Dating apps weren't working for me, so I went on a first date road trip that lasted two weeks

Can you fall in love in the space of a few weeks? There was only one way to find out.

Two strangers meet online, then decide to go on a two road trip... what could go wrong? Photo: Supplied
Two strangers meet online, then decide to go on a two road trip... what could go wrong? Photo: Supplied

There are a few different reactions you get when you tell people you’re going on a first date road trip with someone you haven’t actually met in real life. Concerned, raised eyebrows, double takes, and the occasional ‘omg that sounds fun but TERRIFYING’. It’s not necessarily a concept I ever imagined myself engaging in, but life works out in mysterious ways and what started as an offhand joke many months ago suddenly became real as October crept up on me – I was about to explore Far North Queensland with a man I had technically never met before.

It was almost a MAFS-like experiment, minus the fake marriage part. It wasn't lost on me I've spent 10 years of my life recapping reality dating TV shows and had now found myself on my own quest to figure out if love was blind, just like that other Netflix show I've religiously watched every season of.

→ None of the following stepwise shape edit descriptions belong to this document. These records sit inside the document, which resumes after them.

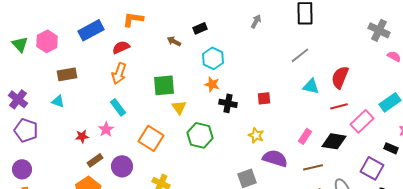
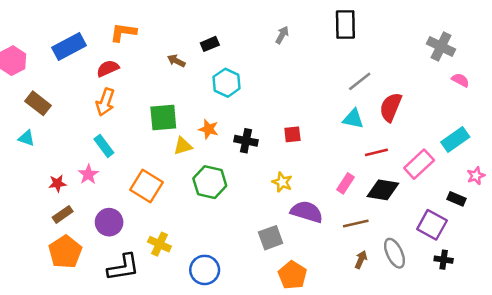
gray line: (300, 55) -> (360, 81), moved
brown rectangle: (67, 74) -> (38, 103), turned 48
orange star: (212, 84) -> (209, 129), moved
red line: (339, 106) -> (376, 152), moved
yellow triangle: (179, 107) -> (183, 146), turned 49
brown rectangle: (95, 160) -> (63, 214), moved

So can you fall in love with a stranger you met online in the space of a few weeks? Call it smart or stupid, but there was only one way to find out.

We met on Bumble in October 2023, and while we didn’t meet up during his travels in Australia, we stayed in touch. A series of bad dates later (me) and a relationship breakdown (him) we started discussing meeting up albeit in a very light-hearted way. Not long after, he found cheap flights to Australia and I found myself in desperate need of a holiday. With timing on our side, we decided, f**k it. Why not? The best case scenario is we could really hit it off and fall in love, or the worst case scenario was… well, we'd have the worst time of our lives and both waste our annual leave.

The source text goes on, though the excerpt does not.